OFFSPRING TOXICITY (F1)
Litter size (numbers) 270 306 255 271
Mean litter size (day 1) 11.7 10.9 9.8 9.7
Mean litter weight 76.2 72.2 62.8* 57.2*
Sex ratio (M/F) 0.45 0.51 0.52 0.48
Mean litter size (day 21) 10.9 10.5 9.5 7.4
Post natal survival until day 21 (%) 93 95.8 96.9 68.3
Postnatal growth (BW gain) x x *Decreased from day 1-21 *Decreased from day 1-21
Relative organ weights (male) x *Increase in liver weight *Increase in adrenal, brain and liver weight, decrease in heart and spleen weight *Increase in adrenal, brain, heart and liver weight, decrease in spleen weight
Relative organ weights (female) x *Increase in liver weight, decrease in heart and spleen weight *Increase in adrenal, brain and liver weight, decrease in heart and spleen weight *Increase in adrenal, brain and liver weight, decrease in ovary and spleen weight
Macroscopic observations Relevant appendix of report missing
Microscopic observations No data (table missing in report)
x = no effects (as compared to control group)
* = significant effect (as compared to control group)

Applicant's summary and conclusion

Conclusions:
Under the conditions of this study, a developmental LOAEL of 144 mg/kg bw/day was established based on significant effects on the organ weights of F1 pups of the low dose group. The parental LOAEL was established to be 132 and 144 mg/kg bw/day for males and females, respectively, based on significant effects on relative organ weights in the low dose group.
Executive summary:

The study was conducted according to an equivalent of OECD 415 and used to determine effects of Santicizer 141 on the fertility and reproduction of parents and development of offspring. Male and female rats were treated with the test article prior to mating (M: 70 days, F: 21 days), during mating, during pregnancy and up to lactation (females only) with 0, 0.2, 0.4 or 0.8% Santicizer 141 in food (corresponding to 132, 259 and 490 mg/kg bw/day for males and 144, 293 and 536 mg/kg bw/day for females).

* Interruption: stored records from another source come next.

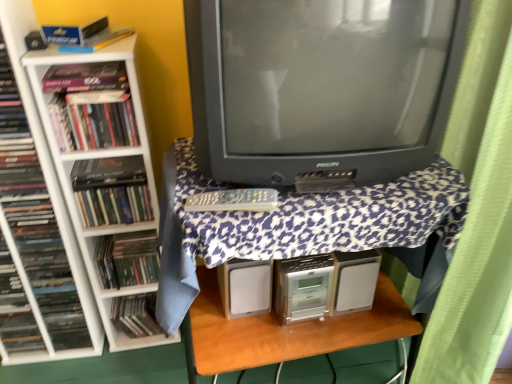 Image resolution: width=512 pixels, height=384 pixels. In order to click on empty space that is to the right of gray plastic remote at center in this screenshot , I will do (x=315, y=208). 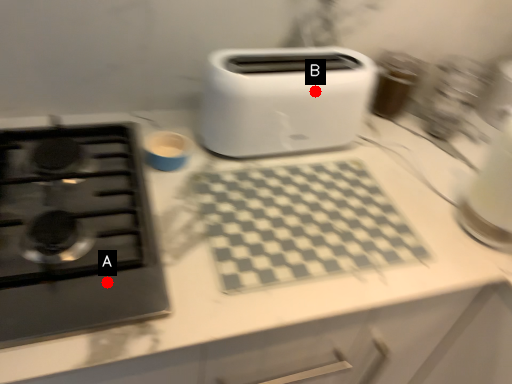 Question: Two points are circled on the image, labeled by A and B beside each circle. Which point is closer to the camera taking this photo?

Choices:
 (A) A is closer
 (B) B is closer

Answer: (A) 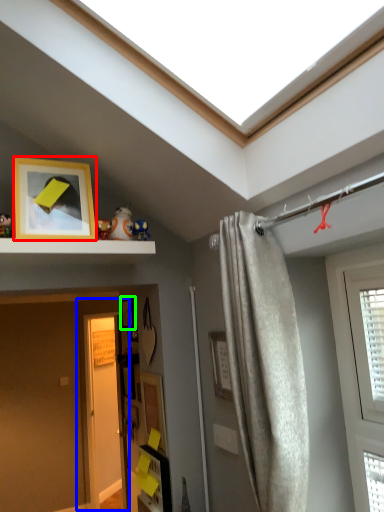 Question: Estimate the real-world distances between objects in this image. Which object is farther from picture frame (highlighted by a red box), door (highlighted by a blue box) or picture frame (highlighted by a green box)?

Choices:
 (A) door
 (B) picture frame

Answer: (A) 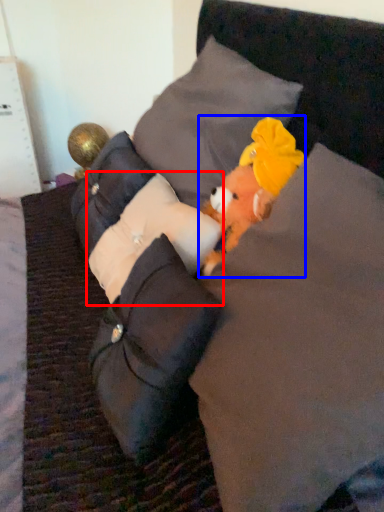 Question: Among these objects, which one is farthest to the camera, pillow (highlighted by a red box) or toy (highlighted by a blue box)?

Choices:
 (A) pillow
 (B) toy

Answer: (A)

No mortality was observed for the parental treatment groups, but significant effects on primarily food consumption and relative organ weights were noted for the low dose group. Additional significant effects observed in the high dose groups were related to water consumption, body weight and histopathology (only high dose group examined). For the low dose group pups, only a statistical significant effect on relative organ weights was observed. Additional significant effects on postnatal weight gain and post natal survival were noted for the mid and high dose group.

Under the conditions of this study, a developmental LOAEL of 144 mg/kg bw/day was established based on a decrease in postnatal survival and litter size. The parental LOAEL was established to be 132 and 144 mg/kg bw/day for males and females, respectively.

The effects in P and F1 at the lowest dose level were considered minimal for this study, but when considering the (comparable) effects observed in the available 90-day repeated dose toxicity study (in which lower dose levels are tested), it is indicated that these observed effects are of toxicological relevance. The NOAEL is expected to be lower than the doses tested in this study and therefore the LOAEL was set at the lowest dose level.